• _Directions_
Could you repeat the data word for word while skipping the pictures?

Data to use Block Start

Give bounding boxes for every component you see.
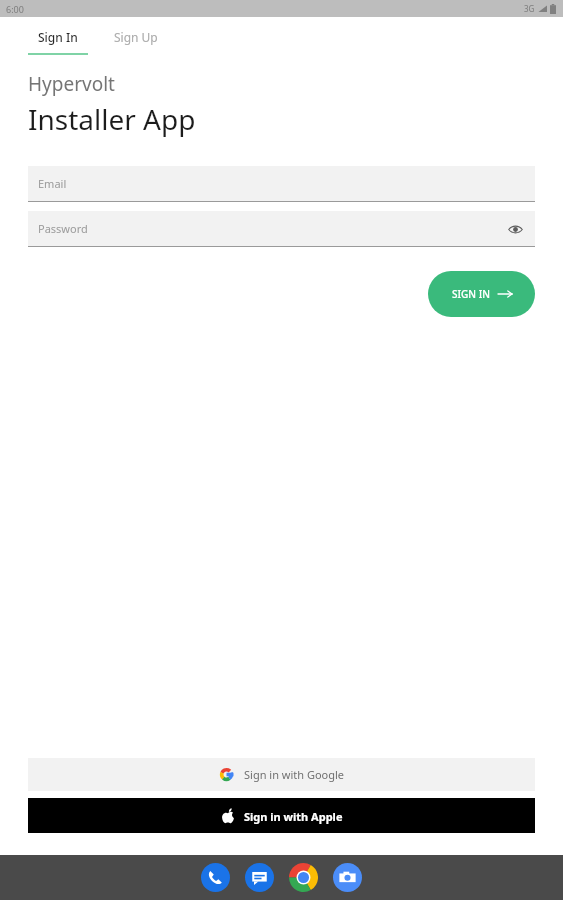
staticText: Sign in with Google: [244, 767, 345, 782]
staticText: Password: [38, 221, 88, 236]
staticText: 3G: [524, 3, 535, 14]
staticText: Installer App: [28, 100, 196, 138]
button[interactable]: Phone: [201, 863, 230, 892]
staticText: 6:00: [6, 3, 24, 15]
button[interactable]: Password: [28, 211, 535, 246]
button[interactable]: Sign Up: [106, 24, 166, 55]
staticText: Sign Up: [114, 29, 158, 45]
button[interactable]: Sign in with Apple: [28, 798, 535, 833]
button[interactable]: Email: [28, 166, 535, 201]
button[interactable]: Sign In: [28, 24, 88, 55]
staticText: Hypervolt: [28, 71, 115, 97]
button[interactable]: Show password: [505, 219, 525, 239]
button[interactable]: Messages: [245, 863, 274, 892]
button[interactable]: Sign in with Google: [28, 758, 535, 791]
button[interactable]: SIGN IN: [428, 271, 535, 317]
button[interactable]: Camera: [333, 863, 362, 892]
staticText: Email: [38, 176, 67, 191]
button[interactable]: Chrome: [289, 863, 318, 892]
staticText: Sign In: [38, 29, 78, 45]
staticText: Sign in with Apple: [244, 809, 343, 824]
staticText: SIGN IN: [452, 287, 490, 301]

Data to use Block End

• _Exercise output_
Give bounding boxes for every component you see.
staticText: Sign in with Google: [244, 767, 345, 782]
staticText: Password: [38, 221, 88, 236]
staticText: 3G: [524, 3, 535, 14]
staticText: Installer App: [28, 100, 196, 138]
button[interactable]: Phone: [201, 863, 230, 892]
staticText: 6:00: [6, 3, 24, 15]
button[interactable]: Password: [28, 211, 535, 246]
button[interactable]: Sign Up: [106, 24, 166, 55]
staticText: Sign Up: [114, 29, 158, 45]
button[interactable]: Sign in with Apple: [28, 798, 535, 833]
button[interactable]: Email: [28, 166, 535, 201]
button[interactable]: Sign In: [28, 24, 88, 55]
staticText: Hypervolt: [28, 71, 115, 97]
button[interactable]: Show password: [505, 219, 525, 239]
button[interactable]: Messages: [245, 863, 274, 892]
button[interactable]: Sign in with Google: [28, 758, 535, 791]
button[interactable]: SIGN IN: [428, 271, 535, 317]
button[interactable]: Camera: [333, 863, 362, 892]
staticText: Email: [38, 176, 67, 191]
button[interactable]: Chrome: [289, 863, 318, 892]
staticText: Sign In: [38, 29, 78, 45]
staticText: Sign in with Apple: [244, 809, 343, 824]
staticText: SIGN IN: [452, 287, 490, 301]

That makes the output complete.